Bactericidal: Agents that directly kill bacteria.
Key factors in selecting an antimicrobial agent:
Selective toxicity: Ensuring the drug harms microbes without affecting human cells.
Spectrum of activity: Determining if the drug affects a wide range or a specific range of pathogens.
Tissue distribution: Understanding how well the drug penetrates different body tissues.
Metabolism and excretion: Knowing how the drug is processed and eliminated from the body.
Adverse effects: Considering potential side effects or toxicity risks.
Synergistic combinations: Using drug pairs that enhance each other's effects.
Microbial resistance: Awareness of any existing resistance to the antimicrobial agent.
Broad-spectrum vs. narrow-spectrum antimicrobials:
Broad-spectrum antimicrobials: Affect a wide range of bacteria; useful when the pathogen is unknown but may disrupt normal microbiota.
Narrow-spectrum antimicrobials: Target specific bacteria, minimizing disruption to normal microbiota.
Antimicrobial drug combinations:
Synergistic: Combined effect is greater than the individual effects of the drugs.
Antagonistic: Combined effect is less effective than the individual effects.
Additive: Combined effect is equal to the sum of individual effects.
Major types of adverse effects caused by antimicrobial agents:
Allergic reactions: Hypersensitivity responses ranging from mild to severe.

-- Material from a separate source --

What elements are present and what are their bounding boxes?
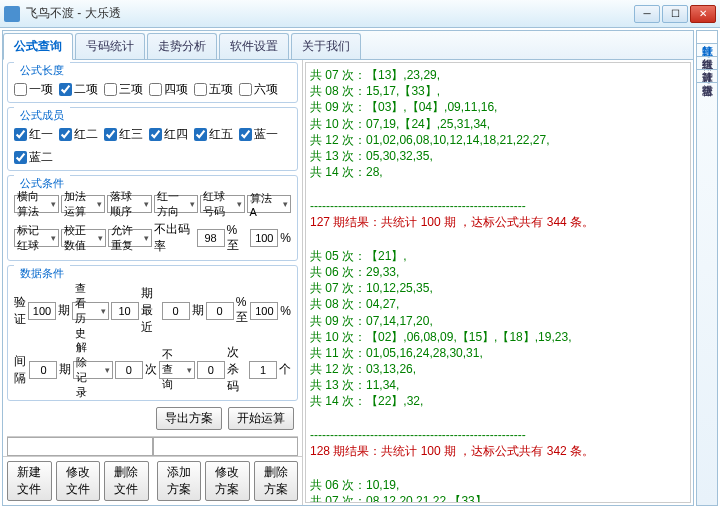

Toxicity: Harm to organs or systems due to drug side effects.
Disruption of normal flora: Leading to opportunistic infections, like Clostridium difficile.

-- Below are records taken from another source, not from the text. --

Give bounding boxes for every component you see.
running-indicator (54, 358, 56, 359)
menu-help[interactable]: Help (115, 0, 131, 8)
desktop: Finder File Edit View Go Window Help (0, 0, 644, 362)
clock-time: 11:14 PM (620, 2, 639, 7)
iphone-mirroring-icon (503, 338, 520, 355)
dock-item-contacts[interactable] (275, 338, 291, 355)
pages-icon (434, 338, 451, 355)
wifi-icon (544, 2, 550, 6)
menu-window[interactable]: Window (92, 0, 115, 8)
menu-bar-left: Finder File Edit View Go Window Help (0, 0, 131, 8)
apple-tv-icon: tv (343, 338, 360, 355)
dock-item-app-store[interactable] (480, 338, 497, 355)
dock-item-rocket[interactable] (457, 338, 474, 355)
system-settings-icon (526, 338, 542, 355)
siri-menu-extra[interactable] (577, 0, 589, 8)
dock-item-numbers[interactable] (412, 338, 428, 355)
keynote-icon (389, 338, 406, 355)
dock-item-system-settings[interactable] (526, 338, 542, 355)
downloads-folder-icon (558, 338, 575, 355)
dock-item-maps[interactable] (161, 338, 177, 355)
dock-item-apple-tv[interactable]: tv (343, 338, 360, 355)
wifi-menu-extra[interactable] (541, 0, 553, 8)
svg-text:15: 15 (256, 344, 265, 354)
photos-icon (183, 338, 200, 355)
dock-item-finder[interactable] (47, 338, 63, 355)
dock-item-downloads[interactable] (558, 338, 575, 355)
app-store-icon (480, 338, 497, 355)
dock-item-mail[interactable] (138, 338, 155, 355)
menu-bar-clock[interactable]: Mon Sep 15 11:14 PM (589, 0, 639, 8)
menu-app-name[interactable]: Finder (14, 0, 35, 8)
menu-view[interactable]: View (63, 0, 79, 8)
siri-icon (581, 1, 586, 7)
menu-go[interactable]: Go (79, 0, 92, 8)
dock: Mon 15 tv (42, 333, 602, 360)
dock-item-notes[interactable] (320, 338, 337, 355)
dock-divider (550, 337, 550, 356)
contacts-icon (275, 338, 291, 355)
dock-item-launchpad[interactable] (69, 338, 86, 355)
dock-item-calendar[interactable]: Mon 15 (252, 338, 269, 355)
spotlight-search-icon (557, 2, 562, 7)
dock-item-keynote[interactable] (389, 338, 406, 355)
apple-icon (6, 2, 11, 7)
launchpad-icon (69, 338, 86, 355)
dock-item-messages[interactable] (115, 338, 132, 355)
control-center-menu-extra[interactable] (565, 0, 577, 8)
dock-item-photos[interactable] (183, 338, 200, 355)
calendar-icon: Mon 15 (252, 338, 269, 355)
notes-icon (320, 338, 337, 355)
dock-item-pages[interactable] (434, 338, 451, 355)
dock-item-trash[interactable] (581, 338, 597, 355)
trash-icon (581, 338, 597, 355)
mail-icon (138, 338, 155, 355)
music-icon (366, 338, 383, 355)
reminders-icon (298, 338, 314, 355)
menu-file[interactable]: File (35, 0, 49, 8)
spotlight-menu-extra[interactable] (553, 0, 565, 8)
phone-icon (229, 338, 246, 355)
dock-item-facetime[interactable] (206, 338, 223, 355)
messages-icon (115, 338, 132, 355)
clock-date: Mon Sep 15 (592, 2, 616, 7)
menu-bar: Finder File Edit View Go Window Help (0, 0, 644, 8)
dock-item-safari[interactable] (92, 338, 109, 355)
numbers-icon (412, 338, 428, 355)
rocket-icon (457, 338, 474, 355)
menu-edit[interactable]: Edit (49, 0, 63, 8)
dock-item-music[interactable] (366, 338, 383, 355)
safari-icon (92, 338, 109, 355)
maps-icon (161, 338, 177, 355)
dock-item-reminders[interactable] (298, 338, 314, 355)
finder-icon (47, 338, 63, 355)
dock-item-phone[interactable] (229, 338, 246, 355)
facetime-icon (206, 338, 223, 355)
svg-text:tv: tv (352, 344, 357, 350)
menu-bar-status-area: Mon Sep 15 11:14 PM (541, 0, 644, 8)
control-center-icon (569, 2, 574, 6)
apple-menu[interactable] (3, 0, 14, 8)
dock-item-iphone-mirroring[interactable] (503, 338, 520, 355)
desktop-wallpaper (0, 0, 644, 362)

Microbial resistance to antimicrobial agents is a major problem because it leads to treatment failures, prolonged illness, higher medical costs, and increased mortality.

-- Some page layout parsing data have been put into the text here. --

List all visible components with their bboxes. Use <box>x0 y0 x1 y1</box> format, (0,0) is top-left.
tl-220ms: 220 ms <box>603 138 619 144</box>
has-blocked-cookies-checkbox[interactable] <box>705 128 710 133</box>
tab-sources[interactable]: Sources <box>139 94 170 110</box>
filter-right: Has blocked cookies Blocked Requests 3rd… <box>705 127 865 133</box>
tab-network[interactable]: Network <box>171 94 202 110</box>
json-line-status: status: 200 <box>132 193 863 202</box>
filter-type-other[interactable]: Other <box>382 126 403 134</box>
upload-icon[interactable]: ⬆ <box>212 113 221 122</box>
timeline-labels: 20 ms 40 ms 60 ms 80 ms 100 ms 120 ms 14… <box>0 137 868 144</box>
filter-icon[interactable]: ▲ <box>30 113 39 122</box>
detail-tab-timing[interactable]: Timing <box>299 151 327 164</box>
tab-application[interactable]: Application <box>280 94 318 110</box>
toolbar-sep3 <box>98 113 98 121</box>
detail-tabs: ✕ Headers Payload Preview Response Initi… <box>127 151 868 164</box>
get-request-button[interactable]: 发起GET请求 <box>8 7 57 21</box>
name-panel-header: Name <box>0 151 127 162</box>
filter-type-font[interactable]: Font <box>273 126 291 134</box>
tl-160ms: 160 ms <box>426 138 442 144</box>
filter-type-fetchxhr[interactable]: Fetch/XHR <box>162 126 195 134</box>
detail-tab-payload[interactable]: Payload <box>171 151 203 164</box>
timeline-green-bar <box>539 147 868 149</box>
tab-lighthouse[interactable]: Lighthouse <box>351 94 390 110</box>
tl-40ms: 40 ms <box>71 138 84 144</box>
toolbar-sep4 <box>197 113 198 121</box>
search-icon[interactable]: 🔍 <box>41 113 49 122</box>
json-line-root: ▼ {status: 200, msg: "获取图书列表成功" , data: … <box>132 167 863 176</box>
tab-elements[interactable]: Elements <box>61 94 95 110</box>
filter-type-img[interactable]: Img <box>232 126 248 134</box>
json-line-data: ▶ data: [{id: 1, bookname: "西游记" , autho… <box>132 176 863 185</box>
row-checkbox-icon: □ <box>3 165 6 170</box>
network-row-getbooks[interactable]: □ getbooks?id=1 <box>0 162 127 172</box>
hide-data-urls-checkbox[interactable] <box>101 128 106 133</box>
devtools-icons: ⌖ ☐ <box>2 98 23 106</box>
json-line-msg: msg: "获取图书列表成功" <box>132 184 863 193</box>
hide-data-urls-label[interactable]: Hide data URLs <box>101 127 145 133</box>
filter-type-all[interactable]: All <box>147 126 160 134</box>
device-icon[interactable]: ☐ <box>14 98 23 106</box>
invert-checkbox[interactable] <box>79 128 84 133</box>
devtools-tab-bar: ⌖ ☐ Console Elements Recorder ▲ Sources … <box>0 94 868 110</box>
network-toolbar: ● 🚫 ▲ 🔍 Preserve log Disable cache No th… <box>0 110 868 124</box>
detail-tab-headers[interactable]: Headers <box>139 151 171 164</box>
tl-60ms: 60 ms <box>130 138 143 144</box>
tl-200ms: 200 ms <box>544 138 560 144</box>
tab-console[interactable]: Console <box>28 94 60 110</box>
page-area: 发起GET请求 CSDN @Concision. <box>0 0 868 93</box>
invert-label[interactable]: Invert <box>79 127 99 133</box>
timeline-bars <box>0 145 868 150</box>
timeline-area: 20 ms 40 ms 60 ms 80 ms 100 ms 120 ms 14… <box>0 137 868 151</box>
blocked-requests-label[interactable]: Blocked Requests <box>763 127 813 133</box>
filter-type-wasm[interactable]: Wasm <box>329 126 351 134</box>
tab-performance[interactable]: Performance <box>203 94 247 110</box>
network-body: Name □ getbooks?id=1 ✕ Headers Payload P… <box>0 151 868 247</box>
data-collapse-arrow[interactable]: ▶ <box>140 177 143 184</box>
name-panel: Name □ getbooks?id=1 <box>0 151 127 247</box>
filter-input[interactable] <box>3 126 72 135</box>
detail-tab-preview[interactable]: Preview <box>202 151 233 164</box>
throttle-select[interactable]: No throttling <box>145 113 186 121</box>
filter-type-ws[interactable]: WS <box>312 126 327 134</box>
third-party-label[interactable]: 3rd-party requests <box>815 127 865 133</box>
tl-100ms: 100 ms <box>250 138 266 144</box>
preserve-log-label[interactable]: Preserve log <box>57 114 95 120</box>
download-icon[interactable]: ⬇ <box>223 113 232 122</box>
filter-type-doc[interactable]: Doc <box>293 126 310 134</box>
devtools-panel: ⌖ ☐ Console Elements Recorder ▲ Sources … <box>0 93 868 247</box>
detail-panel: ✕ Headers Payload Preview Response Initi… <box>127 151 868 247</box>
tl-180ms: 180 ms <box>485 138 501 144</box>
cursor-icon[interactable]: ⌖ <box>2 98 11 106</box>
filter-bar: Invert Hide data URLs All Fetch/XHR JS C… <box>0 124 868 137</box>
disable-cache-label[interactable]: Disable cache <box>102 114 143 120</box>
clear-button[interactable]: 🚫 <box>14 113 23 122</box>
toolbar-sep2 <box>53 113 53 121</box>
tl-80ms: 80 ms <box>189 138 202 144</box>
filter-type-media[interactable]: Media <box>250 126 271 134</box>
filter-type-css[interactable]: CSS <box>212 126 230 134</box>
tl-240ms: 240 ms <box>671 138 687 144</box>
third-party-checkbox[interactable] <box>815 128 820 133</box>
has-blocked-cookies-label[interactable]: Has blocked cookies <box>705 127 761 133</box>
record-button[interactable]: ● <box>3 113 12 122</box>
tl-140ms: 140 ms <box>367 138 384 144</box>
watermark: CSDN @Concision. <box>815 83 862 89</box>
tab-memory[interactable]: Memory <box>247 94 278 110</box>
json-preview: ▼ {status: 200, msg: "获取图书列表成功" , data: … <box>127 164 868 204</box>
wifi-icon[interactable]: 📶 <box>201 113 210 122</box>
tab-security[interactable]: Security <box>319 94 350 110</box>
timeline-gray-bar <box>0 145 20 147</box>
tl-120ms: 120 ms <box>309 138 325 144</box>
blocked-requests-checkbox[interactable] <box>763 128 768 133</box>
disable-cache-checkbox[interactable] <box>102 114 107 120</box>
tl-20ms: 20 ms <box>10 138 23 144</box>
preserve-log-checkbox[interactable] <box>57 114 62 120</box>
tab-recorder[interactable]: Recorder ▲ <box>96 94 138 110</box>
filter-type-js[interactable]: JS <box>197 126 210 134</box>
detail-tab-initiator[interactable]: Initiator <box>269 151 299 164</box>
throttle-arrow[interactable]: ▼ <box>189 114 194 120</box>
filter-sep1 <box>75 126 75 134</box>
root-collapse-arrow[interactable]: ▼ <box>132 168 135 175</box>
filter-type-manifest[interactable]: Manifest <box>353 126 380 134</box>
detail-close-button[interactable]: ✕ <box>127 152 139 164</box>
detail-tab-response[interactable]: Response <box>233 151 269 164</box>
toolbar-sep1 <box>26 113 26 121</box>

Major antibacterial drugs by mode of action:
Inhibition of cell wall synthesis: e.g., β-lactam drugs like penicillin.
Inhibition of protein synthesis: e.g., tetracyclines and macrolides.
Inhibition of nucleic acid synthesis: e.g., fluoroquinolones and rifamycins.
Inhibition of metabolic pathways: e.g., sulfanilamide.
Interference with cell membrane function: e.g., polymyxins.
Interference with Mycobacterium tuberculosis metabolism: e.g., isoniazid.
Determining bacterial sensitivity in the laboratory can be achieved through methods like disk diffusion and broth dilution tests to analyze how effectively an antimicrobial agent inhibits or kills a bacterial strain.
Laboratory tests:
Minimum inhibitory concentration (MIC): The lowest concentration of drug that prevents bacterial growth.
Minimum bactericidal concentration (MBC): The lowest concentration of drug that kills a certain percentage of bacteria.
Diffusion bioassay: Evaluates sensitivity by measuring zones of inhibition around antimicrobial disks.
Kirby-Bauer disc diffusion: A standardized test to determine the susceptibility of bacteria to antibiotics based on zone sizes. Understanding the standard curve allows interpretation of effectiveness of antibiotic concentration.
Major antifungal drugs by their modes of action:
Disruption or damage of cell membrane: e.g., polyenes and azoles.
Inhibition of nucleic acid synthesis: e.g., flucytosine.